DeepSeek Shocked Silicon Valley, but It’s Not Earth Shaking for Biotech

Simon Barnett, partner and head of research, Dimension
DeepSeek, the artificial intelligence (AI) research group owned by Chinese hedge fund High-Flyer, dominated last week’s news cycle—at least for 24-48 hours. The group launched R1, the latest in a series of cutting-edge large language models (LLMs). Investors panicked, erasing over $1 trillion of U.S. equity market cap in a single day.
Nvidia (NVDA), the maker of high-powered AI chips, shed $500 billion alone. Speculators feared the demand for Nvidia’s chip might dry up since DeepSeek found an ostensible workaround delivering stellar LLM performance on vastly less compute. The news sent shockwaves throughout Silicon Valley.
Could there be a similar DeepSeek moment for the burgeoning intersection of machine learning (ML) and the life sciences?
No—I don’t think so. The conditions leading to the market frenzy in the natural language processing (NLP) space are quite different from those in biotech—setting these domains on divergent courses.
THE STATE OF THE ML UNION
The frontier of NLP research is governed by so-called scaling laws. Chief amongst these is that training large ML algorithms using vast datasets and enormous gobs of compute will result in monotonically improving model performance.
Big tech is betting these models will steadily breach performance thresholds wherein they can extract inexorably more economic value—first by displacing low-level tasks and eventually complex knowledge work.
In the NLP realm, complex ML model architectures and Internet data are easy to come by. Compute is the scarce resource gating the progress of LLMs. Training large algorithms requires expensive, specialized hardware—principally Nvidia (NVDA) GPUs.
Frontier NLP model development is thus a pay-to-play endeavor. Companies like OpenAI and Anthropic have contributed enormously to ML research. They’ve also leveraged the compute scaling narrative to corral the capital necessary to build veritable armamentariums of GPUs. The size and scope of these compute investments – in sheer dollar terms – functions like a competitive moat.
These conditions have shaped the industry into an oligopoly of well-capitalized, closed-source groups exchanging dollars for compute with the hope that scaled ML models will power a growing set of applications—forking the history of life on Earth.
DEEPSEEK R1 CONSTITUTES A NARRATIVE VIOLATION
DeepSeek R1 seemingly violated the closed-source scaling narrative, casting uncertainty over big tech’s ML primacy.
R1 isn’t the most performant model, but it’s good enough to power most downstream tasks. Far more relevant are the facts that—(a) DeepSeek made R1 open-source under the MIT license and (b) DeepSeek claims R1 cost ~10x less to train and ~90% less to use than other contemporary LLMs.*
The emergence of an inexpensive, open-source (ish) LLM has driven the value capture conversation marginally away from the close-source cabinet and more towards the application layer—to groups solving UI/UX issues and product/market fit questions. Understandably, big LLM providers aren’t static. They will rebut with their own competitive salvos. Perhaps they already have.
BIOLOGY IS A SEPARATE BEAST
Biotech companies and academics alike are releasing scaled biomolecular ML models at a fever pitch, whether to predict protein-ligand complex structures, engineer therapeutic proteins, or surface developable small molecule hits.
However, the dynamics governing the evolution of ML in the life sciences is unique. Market participants should be cautious about reapplying the parables of the current moment in natural language processing into the biotechnology field.
While GPUs cost the same across ML domains, they aren’t the rate limiter (yet) in the life sciences. Throwing disproportionately large compute at sparse data results in overfitting, a dangerous phenomenon where models overstate their performance and struggle to generalize.

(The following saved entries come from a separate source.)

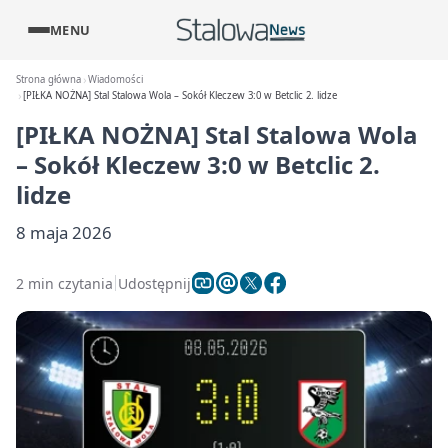
MENU
Strona główna
Wiadomości
[PIŁKA NOŻNA] Stal Stalowa Wola – Sokół Kleczew 3:0 w Betclic 2. lidze
[PIŁKA NOŻNA] Stal Stalowa Wola
– Sokół Kleczew 3:0 w Betclic 2.
lidze
8 maja 2026
2 min czytania
Udostępnij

Data is the scarce asset in the life sciences. Biological data doesn’t expand ambiently like the Internet, with several billion users contributing to the information commons every day. Open-source life sciences datasets are relatively small and contain experimental artifacts, challenging ML model training. Even so, this public data has been enough to power innovation to date.
ML model innovation is perennially useful in biology. For example, AlphaFold2’s architectural novelties burst open the field of computational protein structure prediction in 2021 despite the underlying dataset—the Protein Data Bank—being available for years.
The reason there’s unlikely to be a singular DeepSeek moment at the intersection of ML and biology is because we’re still inundated in DeepSeek moments. Acts of algorithmic clairvoyance have spiked the field in new, exciting directions.
As the open-source data wellspring dries up, however, ML in the life sciences may move in the opposite direction to NLP. The field may instead shift towards closed-source walled gardens that house high-throughput, experimental data foundries—the scarce asset that will imbue scaled biological models with economically valuable capabilities.
*DeepSeek likely distilled R1 from other LLMs. They also did not include all the R&D costs they drafted off of to build R1, casting significant doubt on the stated training costs. The inference costs have replicated in users’ hands, making them much more viable.